Von Zivilcourage zu politischem Widerstand
Die heurige Gedenkfeierstand stand gemäß dem Jahresschwerpunkt des Mauthausen Komitees Österreich unter dem Motto „Politischer Widerstand“. Anita Buchberger, Initiatorin des Gedenkraums und Beauftragte für Jugendpastoral im Dekanat Weyer, und Reinhard Fischer, Regionskoordinator Linz +, führten durch die Feier und erinnerten zu Beginn daran, dass das Gedenken an die Opfer des Nationalsozialismus ein zentrales gesellschaftspolitisches Anliegen der Katholischen Jugend OÖ sei und es für sie zum Selbstverständnis gehöre, sich für Toleranz und Nächstenliebe im Zusammenleben einzusetzen.
Bekenntnis zum Frieden im Sinne eines Niemals-Wieder
Magdalena Lorenz, ehrenamtliche Vorsitzende der Katholischen Jugend Oberösterreich, verwies in ihrem Grußwort auf die mehrfache Bedeutung von Gedenken: „Zunächst einmal bedeutet Gedenken, etwas zu beabsichtigen. Es ist notwendig, sich immer vor Augen zu halten, wozu Menschen fähig sind, und sich im Sinne eines Niemals-Wieder zum Frieden und zum Einsatz dafür zu bekennen. Zweitens bedeutet Gedenken, an jemanden oder etwas ehrend und anerkennend zurückzudenken. Wir gedenken all jener Menschen, die zum Opfer eines grausamen und menschenverachtenden Systems geworden sind, und sagen ihnen dadurch den ihnen gebührenden Platz in der Geschichte zu. Drittens bedeutet Gedenken, sich an die Existenz von etwas zu erinnern. Wir denken daran, dass es inmitten all des Leids Menschen gab, die gegen die Gräuel des Nationalsozialismus und die Unmenschlichkeit des Dritten Reichs Widerstand geleistet haben und deshalb unsere besondere Bewunderung verdienen.“ Als Beispiele nannte Lorenz Namen wie Hans und Sophie Scholl, Bischof Clemens August Graf von Galen, Oskar Schindler und Dietrich Bonhoeffer. Widerstand brauche eine Quelle, aus der er sich speisen könne: einen gleichsam angeborenen Mut oder einen Hang zur Aufmüpfigkeit, weltanschauliche Überzeugungen oder den Glauben, der „die Frage nach einer Hoffnungsdimension stellt, die das rein Irdische und Unmittelbare überschreitet“, so Lorenz. Nicht zuletzt sei es Aufgabe der Jugend, „mit ihren Störungen anzuecken, wachsam zu sein und Widerstand zu leisten, bevor es zu spät ist“, zeigte sich Lorenz überzeugt.

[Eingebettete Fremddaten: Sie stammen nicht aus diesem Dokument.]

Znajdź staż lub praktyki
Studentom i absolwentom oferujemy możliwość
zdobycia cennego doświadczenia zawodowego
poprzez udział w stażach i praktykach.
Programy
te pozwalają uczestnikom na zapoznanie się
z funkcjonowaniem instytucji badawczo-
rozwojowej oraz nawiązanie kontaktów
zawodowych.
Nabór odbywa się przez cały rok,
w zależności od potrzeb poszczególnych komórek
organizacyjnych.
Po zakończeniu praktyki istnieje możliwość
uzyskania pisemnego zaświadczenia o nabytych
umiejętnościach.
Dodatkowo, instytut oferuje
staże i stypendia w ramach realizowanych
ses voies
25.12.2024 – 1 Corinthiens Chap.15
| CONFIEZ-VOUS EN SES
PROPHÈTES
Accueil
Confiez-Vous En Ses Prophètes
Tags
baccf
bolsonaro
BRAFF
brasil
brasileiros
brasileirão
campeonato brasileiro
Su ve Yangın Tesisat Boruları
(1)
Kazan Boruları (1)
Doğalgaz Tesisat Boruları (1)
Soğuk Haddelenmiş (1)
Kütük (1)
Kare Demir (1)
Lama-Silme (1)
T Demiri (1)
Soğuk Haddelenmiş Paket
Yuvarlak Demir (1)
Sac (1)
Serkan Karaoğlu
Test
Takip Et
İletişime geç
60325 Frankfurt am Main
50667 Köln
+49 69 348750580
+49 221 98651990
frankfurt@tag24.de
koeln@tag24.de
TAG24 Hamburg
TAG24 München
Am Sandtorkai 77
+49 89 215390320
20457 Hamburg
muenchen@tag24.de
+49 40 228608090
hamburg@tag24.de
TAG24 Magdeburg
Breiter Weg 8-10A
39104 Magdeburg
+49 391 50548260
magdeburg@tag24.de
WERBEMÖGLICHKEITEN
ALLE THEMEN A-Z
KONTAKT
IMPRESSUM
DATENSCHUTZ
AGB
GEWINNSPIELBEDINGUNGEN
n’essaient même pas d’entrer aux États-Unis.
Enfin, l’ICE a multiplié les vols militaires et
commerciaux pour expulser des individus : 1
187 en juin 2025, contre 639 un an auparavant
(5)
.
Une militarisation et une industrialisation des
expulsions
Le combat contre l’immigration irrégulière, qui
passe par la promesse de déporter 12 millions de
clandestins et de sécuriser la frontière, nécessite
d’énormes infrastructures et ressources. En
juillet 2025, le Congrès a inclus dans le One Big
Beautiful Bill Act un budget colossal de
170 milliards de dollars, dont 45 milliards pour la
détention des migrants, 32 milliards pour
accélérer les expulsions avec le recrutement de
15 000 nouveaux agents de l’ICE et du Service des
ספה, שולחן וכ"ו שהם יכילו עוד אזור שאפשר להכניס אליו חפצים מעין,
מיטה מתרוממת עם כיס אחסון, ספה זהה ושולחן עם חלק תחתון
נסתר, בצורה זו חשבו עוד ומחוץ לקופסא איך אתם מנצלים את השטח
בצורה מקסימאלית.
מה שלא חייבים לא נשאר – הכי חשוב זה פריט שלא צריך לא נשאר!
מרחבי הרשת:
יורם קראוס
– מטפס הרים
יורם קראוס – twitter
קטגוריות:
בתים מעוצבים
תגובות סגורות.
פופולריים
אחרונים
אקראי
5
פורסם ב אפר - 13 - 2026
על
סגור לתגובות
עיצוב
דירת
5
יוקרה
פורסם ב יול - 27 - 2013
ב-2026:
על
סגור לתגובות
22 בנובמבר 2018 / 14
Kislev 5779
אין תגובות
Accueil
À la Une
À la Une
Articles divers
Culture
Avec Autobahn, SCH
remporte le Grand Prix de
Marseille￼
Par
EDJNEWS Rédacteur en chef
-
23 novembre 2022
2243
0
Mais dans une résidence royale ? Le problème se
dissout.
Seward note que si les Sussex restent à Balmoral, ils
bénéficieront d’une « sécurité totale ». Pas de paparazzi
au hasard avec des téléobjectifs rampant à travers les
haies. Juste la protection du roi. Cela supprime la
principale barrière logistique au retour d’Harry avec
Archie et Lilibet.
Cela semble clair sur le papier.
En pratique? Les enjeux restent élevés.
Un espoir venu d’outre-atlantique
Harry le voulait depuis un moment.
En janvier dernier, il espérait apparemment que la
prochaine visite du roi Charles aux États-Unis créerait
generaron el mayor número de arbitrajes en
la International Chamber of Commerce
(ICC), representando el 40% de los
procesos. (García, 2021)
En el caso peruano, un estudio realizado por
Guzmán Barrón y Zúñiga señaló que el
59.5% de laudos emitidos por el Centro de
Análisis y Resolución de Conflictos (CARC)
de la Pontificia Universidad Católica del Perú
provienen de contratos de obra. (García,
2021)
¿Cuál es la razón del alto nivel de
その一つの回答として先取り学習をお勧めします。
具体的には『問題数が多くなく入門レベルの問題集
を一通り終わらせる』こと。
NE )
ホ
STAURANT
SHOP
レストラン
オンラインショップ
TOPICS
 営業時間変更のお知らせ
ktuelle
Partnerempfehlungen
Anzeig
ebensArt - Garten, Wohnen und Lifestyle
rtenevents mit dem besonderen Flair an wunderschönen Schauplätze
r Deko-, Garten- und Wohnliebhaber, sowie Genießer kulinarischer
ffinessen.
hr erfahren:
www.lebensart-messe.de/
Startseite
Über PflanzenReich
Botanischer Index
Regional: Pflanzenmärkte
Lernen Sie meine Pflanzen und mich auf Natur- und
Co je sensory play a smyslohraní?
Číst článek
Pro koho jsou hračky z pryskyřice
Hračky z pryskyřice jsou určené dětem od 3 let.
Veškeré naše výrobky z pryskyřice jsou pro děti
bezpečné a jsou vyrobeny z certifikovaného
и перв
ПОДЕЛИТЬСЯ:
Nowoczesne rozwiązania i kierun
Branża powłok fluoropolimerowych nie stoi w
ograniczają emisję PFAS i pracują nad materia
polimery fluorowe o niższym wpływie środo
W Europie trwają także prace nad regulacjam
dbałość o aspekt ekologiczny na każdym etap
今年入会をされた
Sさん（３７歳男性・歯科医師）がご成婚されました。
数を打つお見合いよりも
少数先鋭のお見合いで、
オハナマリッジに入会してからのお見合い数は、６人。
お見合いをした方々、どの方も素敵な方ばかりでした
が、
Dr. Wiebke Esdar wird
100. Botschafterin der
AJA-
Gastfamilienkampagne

„Demokratie ist eine Haltung, wie wir miteinander umgehen und aufeinander zugehen“
Für die heurige Gedenkrede konnte eine namhafte Rednerin gewonnen werden. Die Zweite Nationalratspräsidentin Doris Bures kann auf langjährige Erfahrung im Nationalrat zurückblicken, sei es als Abgeordnete zum Nationalrat, als Bundesministerin oder als Zweite Nationalratspräsidentin. Für sie ist das Parlament der Ort, wo vorgelebt werden muss, was Demokratie ist.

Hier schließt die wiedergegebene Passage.